TRIBUN WIKI
Tradisi Lampu Colok Asli Melayu, Jadi Festival Tahunan, Puncaknya di 27 Ramadhan
Lampu Colok merupakan tradisi asli masyarakat Melayu yang digelar pada sepuluh hari terakhir bulan Ramadan dan puncaknya pada 27 Ramadan.
TRIBUNBATAM.id - Bulan Ramadan selalu dimeriahkan dengan beragam tradisi unik.
Di Kepulauan Riau, salah satu tradisi yang digelar saat bulan Ramadan adalah tradisi lampu colok.
Tradisi asli masyarakat Melayu ini telah dilakukan sejak dahulu setiap bulan Ramadan.
Pada sepuluh hari terakhir bulan Ramadan, masyarakat akan memasang lampu colok di depan rumahnya.
Dalam bahasa Melayu, colok artinya lampu penerang.
Lampu colok ialah sejenis lampu teplok yang menggunakan minyak tanah sebagai bahan bakarnya.

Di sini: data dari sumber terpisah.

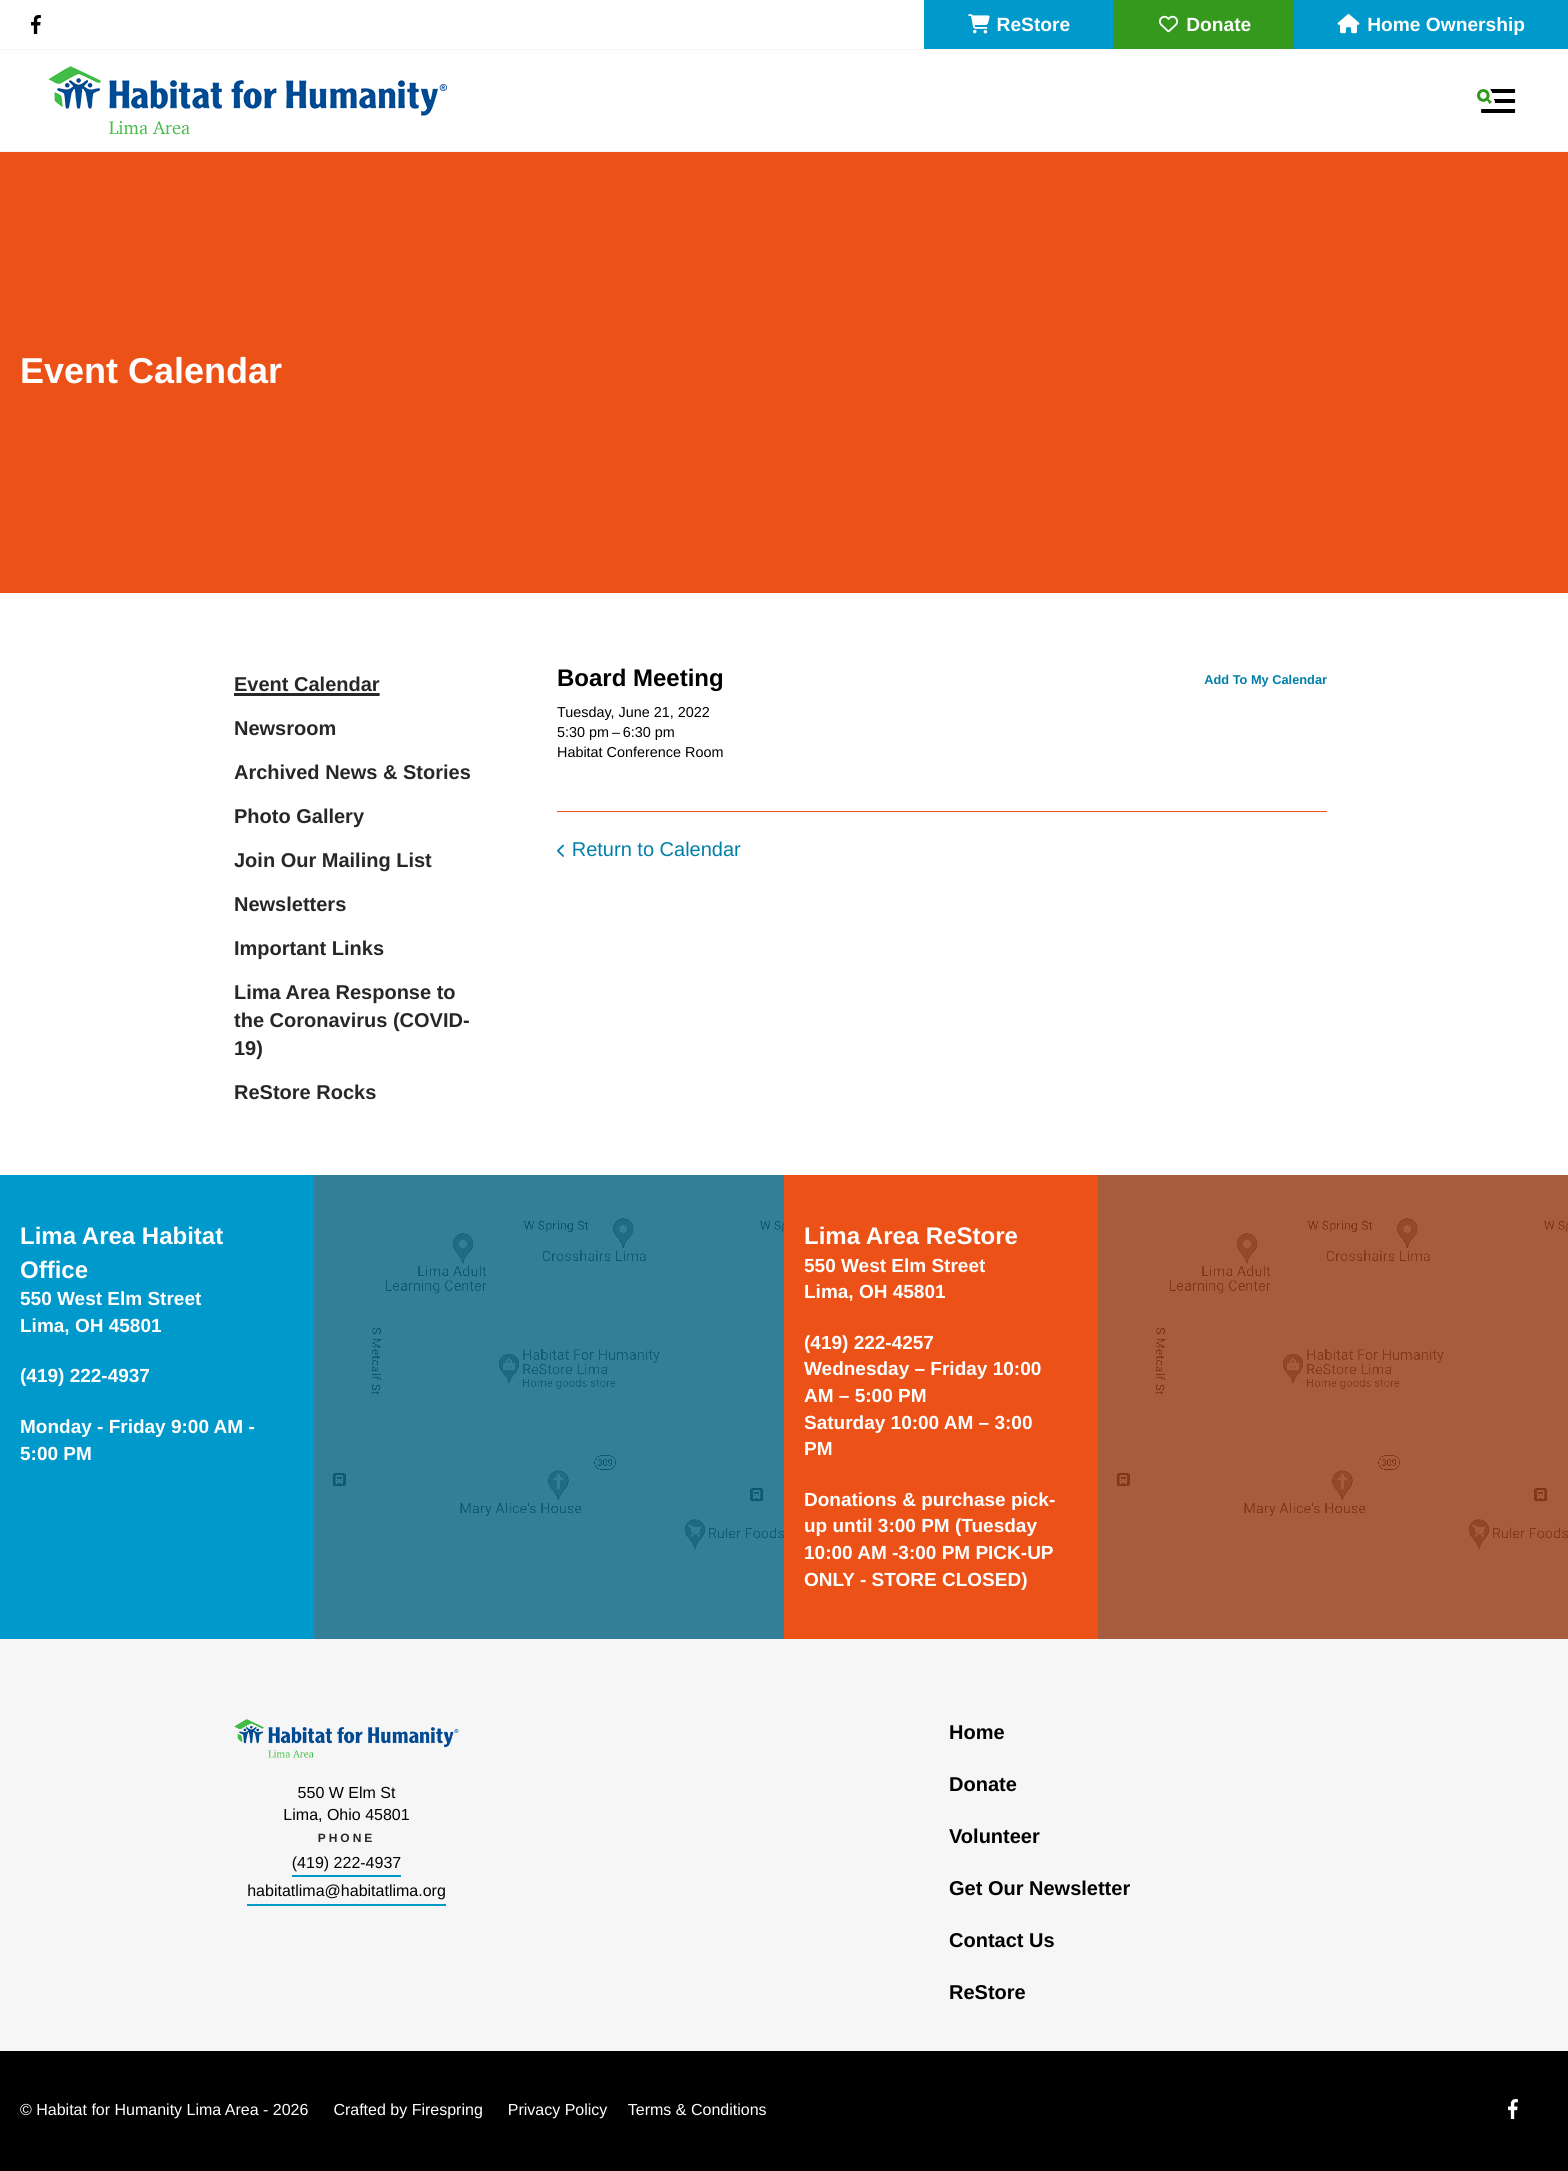  Describe the element at coordinates (911, 1236) in the screenshot. I see `Lima Area ReStore` at that location.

Lampu tradisional ini digunakan dengan menyalakan sumbu kompor di dalamnya.
Biasanya, tradisi menyalakan lampu colok dimulai pada malam ke-21 Ramadan atau malam satu likur.
Selain sebagai penerang, memasang lampu colok di depan rumah juga merupakan antusiasme muslim Melayu dalam menyambut malam Lailatul Qadar.

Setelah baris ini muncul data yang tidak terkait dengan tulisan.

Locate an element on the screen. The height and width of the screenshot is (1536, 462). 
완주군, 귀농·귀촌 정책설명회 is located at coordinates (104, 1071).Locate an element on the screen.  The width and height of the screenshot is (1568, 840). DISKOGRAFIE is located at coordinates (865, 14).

Lailatul Qadar dipercaya turun pada 10 hari terakhir bulan Ramadan dan merupakan hari ganjil.
Tradisi memasang lampu colok di depan rumah telah ada sejak masyarakat belum bisa menikmati listrik.
Lampu ini menjadi penerang jalanan desa dan membantu warga yang ingin bepergian ke masjid maupun ke pusat desa.
Lama kelamaan, meski listrik telah muncul, tradisi ini tetap dilestarikan secara turun temurun dan selalu digelar saat bulan Ramadan.
Pada malam ke-27 atau tujuh likur, suasana akan semakin semarak.
Pasalnya, lampu colok tidak hanya dipasang di depan rumah, namun juga menerangi berbagai sudut desa.